* WORK TO COMPLETE *
Go through the records below and show every line with the string "Ärztedichte".

(Items listed in a dataset)
· · ·
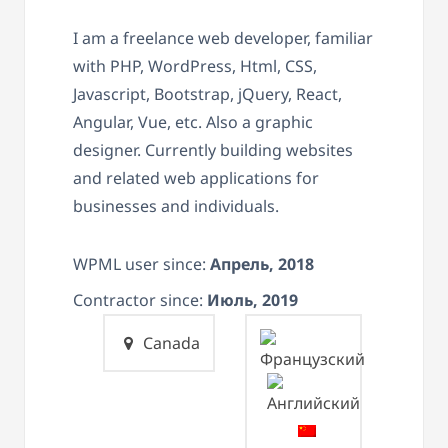
I am a freelance web developer, familiar
with PHP, WordPress, Html, CSS,
Javascript, Bootstrap, jQuery, React,
Angular, Vue, etc. Also a graphic
designer. Currently building websites
and related web applications for
businesses and individuals.
WPML user since:
Апрель, 2018
Contractor since:
Июль, 2019
Canada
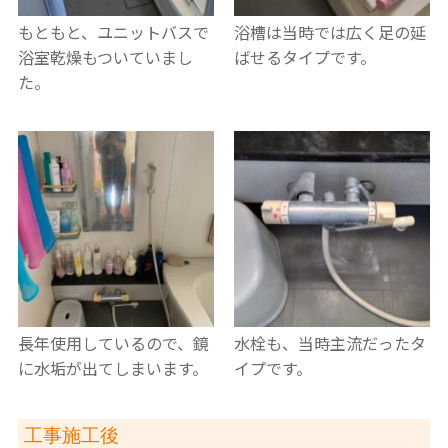
もともと、ユニットバスで
浴槽は当時では広く足の延
浴室乾燥もついていまし
ばせるタイプです。
た。
長年使用しているので、鏡
水栓も、当時主流だったタ
に水垢が出てしまいます。
イプです。
工事施工後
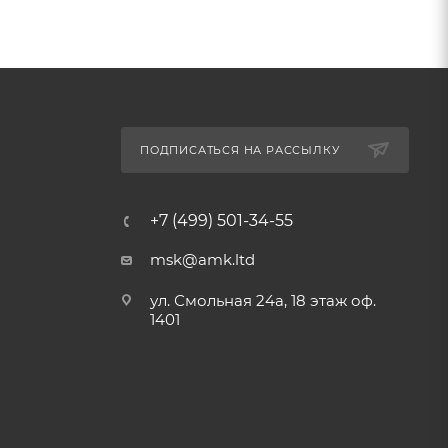
ПОДПИСАТЬСЯ НА РАССЫЛКУ
+7 (499) 501-34-55
msk@amk.ltd
ул. Смольная 24а, 18 этаж оф.
1401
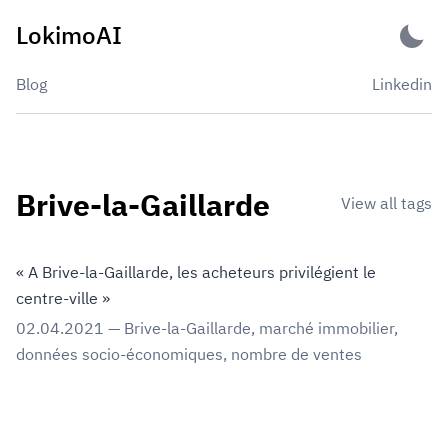
Skip
LokimoAI
to
content
Blog
Linkedin
Brive-la-Gaillarde
View all tags
« A Brive-la-Gaillarde, les acheteurs privilégient le
centre-ville »
02.04.2021
—
Brive-la-Gaillarde
,
marché immobilier
,
données socio-économiques
,
nombre de ventes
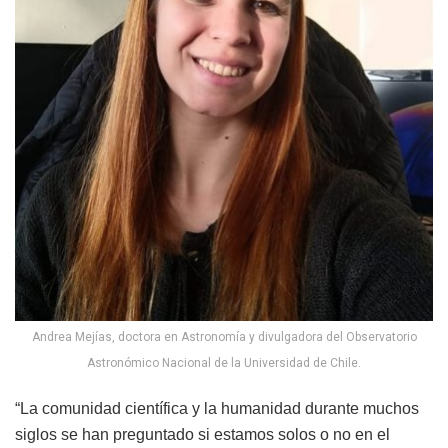
Andrea Mejías, doctora en Astronomía y divulgadora del Observatorio
Astronómico Nacional de la Universidad de Chile.
“La comunidad científica y la humanidad durante muchos
siglos se han preguntado si estamos solos o no en el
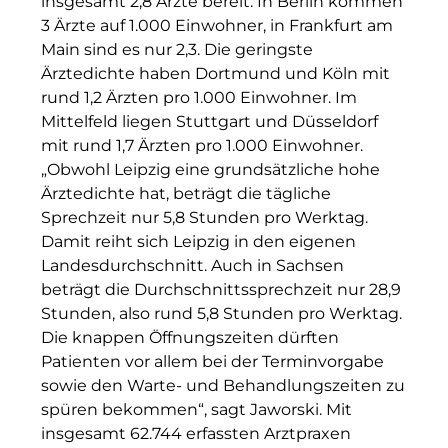
insgesamt 2,8 Ärzte bereit. In Berlin kommen
Hotel Königshof München GmbH & Co. KG
3 Ärzte auf 1.000 Einwohner, in Frankfurt am
Main sind es nur 2,3. Die geringste
INAI
Ärztedichte haben Dortmund und Köln mit
rund 1,2 Ärzten pro 1.000 Einwohner. Im
Initiative Central Quartier
Mittelfeld liegen Stuttgart und Düsseldorf
Interhyp
mit rund 1,7 Ärzten pro 1.000 Einwohner.
„Obwohl Leipzig eine grundsätzliche hohe
KERNenergie GmbH
Ärztedichte hat, beträgt die tägliche
Sprechzeit nur 5,8 Stunden pro Werktag.
Kollitsch Invest
Damit reiht sich Leipzig in den eigenen
Landesdurchschnitt. Auch in Sachsen
Lenbachhaus
beträgt die Durchschnittssprechzeit nur 28,9
LNGVTY
Stunden, also rund 5,8 Stunden pro Werktag.
Die knappen Öffnungszeiten dürften
magna asset management ag
Patienten vor allem bei der Terminvorgabe
sowie den Warte- und Behandlungszeiten zu
Malerei & Auftragsmalerei Nikolaus Kriese
spüren bekommen“, sagt Jaworski. Mit
insgesamt 62.744 erfassten Arztpraxen
MünchenBau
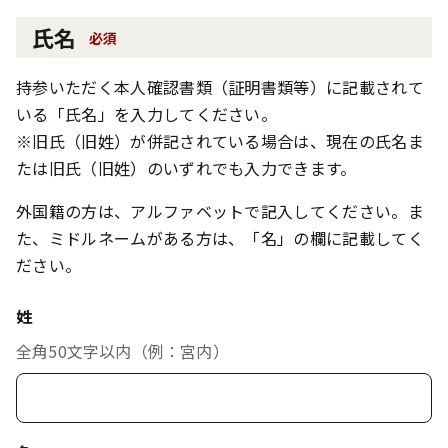
氏名
必須
持参いただく本人確認書類（証明書類等）に記載されて
いる「氏名」を入力してください。
※旧氏（旧姓）が併記されている場合は、現在の氏名ま
たは旧氏（旧姓）のいずれでも入力できます。
外国籍の方は、アルファベットで記入してください。ま
た、ミドルネームがある方は、「名」の欄に記載してく
ださい。
姓
全角50文字以内（例：宮内）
· · ·
* ANSWER SECTION *
Ärztedichte haben Dortmund und Köln mit
Ärztedichte hat, beträgt die tägliche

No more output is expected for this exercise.